Dims is busy developing WSS4J, which is a WSS provider for Axis.

Also WS-Routing has been replaced by WS-Addressing. Many of the above listed products also support WS-A.

Anne

At 10:55 PM 3/16/2004, you wrote:
This discussion has been very useful. Thank you!

Jim Murphy of MindReef/SOAPScope said:
>What that means to me is that SOAP is the ... tags that allow service
>designers to put application stuff in one bucket (soap:Body) and keep
>that separate from non-functional stuff that goes in Headers.

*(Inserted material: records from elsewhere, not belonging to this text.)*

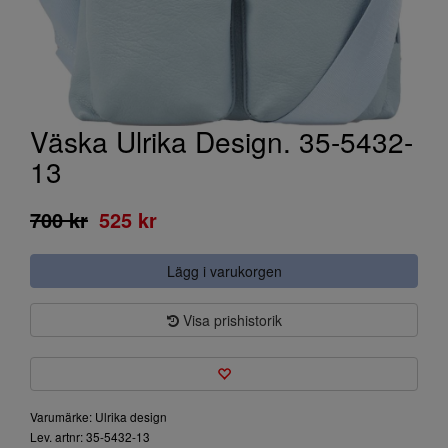
Väska Ulrika Design. 35-5432-
13
700 kr
525 kr
Lägg i varukorgen
Visa prishistorik
Varumärke: Ulrika design
Lev. artnr: 35-5432-13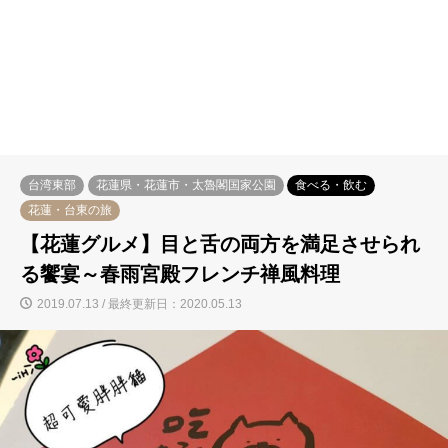
台湾東部
花蓮県・花蓮市・太魯閣国家公園
食べる・飲む
花蓮・台東の旅
【花蓮グルメ】目と舌の両方を満足させられ
る饗宴～春雨宮殿フレンチ禅風料理
2019.07.13 / 最終更新日：2020.05.13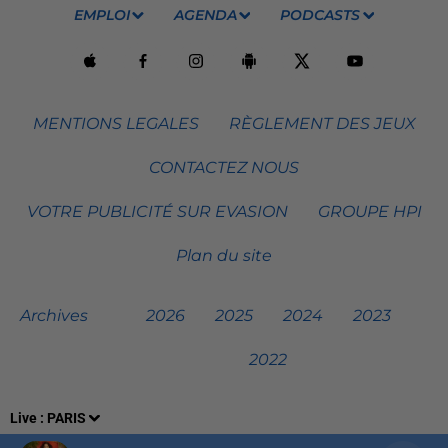
EMPLOI
AGENDA
PODCASTS
MENTIONS LEGALES
RÈGLEMENT DES JEUX
CONTACTEZ NOUS
VOTRE PUBLICITÉ SUR EVASION
GROUPE HPI
Plan du site
Archives
2026
2025
2024
2023
2022
Live :
PARIS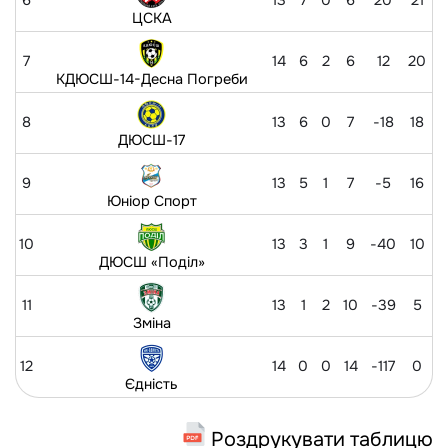
6
13
7
0
6
20
21
ЦСКА
7
14
6
2
6
12
20
КДЮСШ-14-Десна Погреби
8
13
6
0
7
-18
18
ДЮСШ-17
9
13
5
1
7
-5
16
Юніор Спорт
10
13
3
1
9
-40
10
ДЮСШ «Поділ»
11
13
1
2
10
-39
5
Зміна
12
14
0
0
14
-117
0
Єдність
Роздрукувати таблицю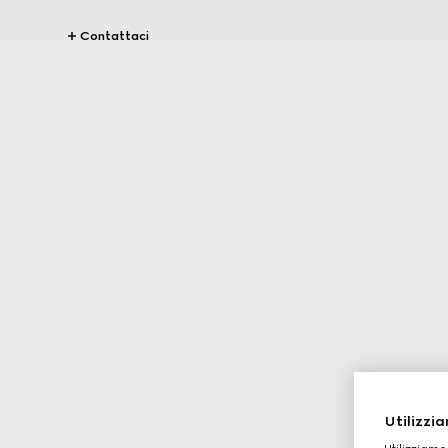
Contattaci
Utilizzia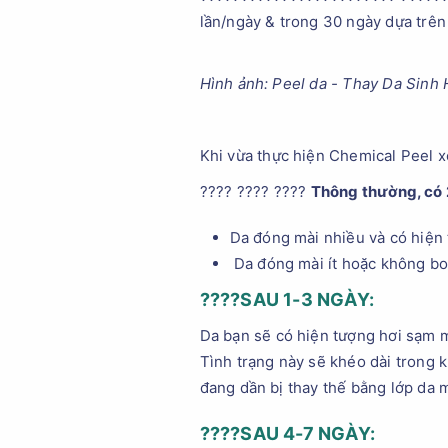
lần/ngày & trong 30 ngày dựa trên 
Hình ảnh: Peel da - Thay Da Sinh
Khi vừa thực hiện Chemical Peel xo
???? ???? ????
Thông thường, có 2
Da đóng mài nhiều và có hiện
Da đóng mài ít hoặc không bon
????
SAU 1-3 NGÀY:
Da bạn sẽ có hiện tượng hơi sạm m
Tình trạng này sẽ khéo dài trong 
đang dần bị thay thế bằng lớp da m
????
SAU 4-7 NGÀY: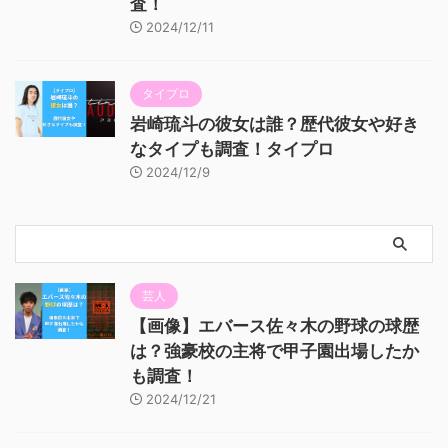
査！
2024/12/11
タイプロ
岩崎琉斗の彼女は誰？歴代彼女や好き
なタイプも調査！タイプロ
2024/12/9
芸人
【画像】エバース佐々木の野球の球歴
は？強豪校の主将で甲子園出場したか
も調査！
2024/12/21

I agreed. But while I like the idea of SOAP headers, I don't have
anything standard to put in them. Web services security is a debacle;
there's still no standard tag for me to put authentication tokens in a
SOAP header. And cleverer stuff like WS-Routing hasn't gone anywhere.

My other problem with the document view is that we lose the interop.
It was a magic moment for me when I could declare (in Java) a server
function that returned a struct with an array of structs with complex
nested data, and then a client (in Perl, .NET, whatever) could just
parse it and return the data to the programmer in meaningful client
data objects. I've seen this actually work, in practice, for thousands
of client programmers.

I guess in theory XML Schema is enough for the clients to do the magic
parsing, but in practice it doesn't seem to work so well. I love this
clarification to WS-I BP1.0a:
  http://www.ws-i.org/Profiles/Basic/2003-08/BasicProfile-1.0-errata-1.htm

  R2110, R2111, R2112, and R2113 restricts array descriptions. This is
  confusing and untestable as the concept of "array" is alien to XML
  Schema

So, um, if XML Schema doesn't have arrays, how am I supposed to pass
an array in a document/literal service?


I'm ranting a bit here, I'm sure in practice things work better than the picture looks in the abstract. Only when I write web services code I usually find the picture is *worse* in practice as I sweat through the minutae of interop in a dozen different languages.


>I'm just starting to blog about that!


Nice! http://www.mindreef.com/people/jimmurphy/weblog/

Is there a list of Axis-friendly blogs? Good web services blogs?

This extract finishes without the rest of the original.